_Task instructions:_ Filter the records for lines holding the string "einfache".

_Data for this exercise:_
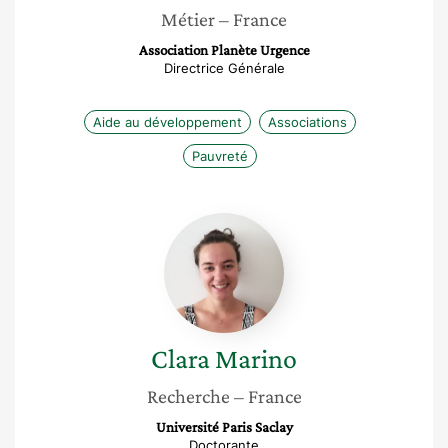
Métier
– France
Association Planète Urgence
Directrice Générale
Aide au développement
Associations
Pauvreté
Clara
Marino
Clara
Marino
Recherche
– France
Université Paris Saclay
Doctorante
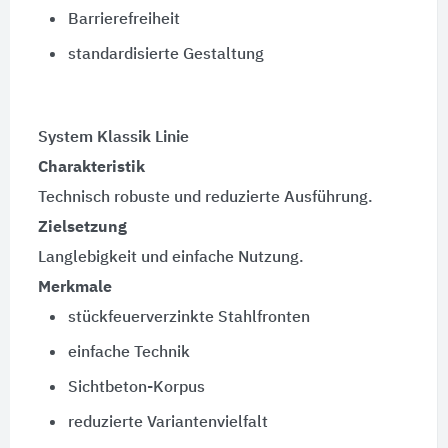
Barrierefreiheit
standardisierte Gestaltung
System Klassik Linie
Charakteristik
Technisch robuste und reduzierte Ausführung.
Zielsetzung
Langlebigkeit und einfache Nutzung.
Merkmale
stückfeuerverzinkte Stahlfronten
einfache Technik
Sichtbeton-Korpus
reduzierte Variantenvielfalt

_Result:_
Langlebigkeit und einfache Nutzung.
einfache Technik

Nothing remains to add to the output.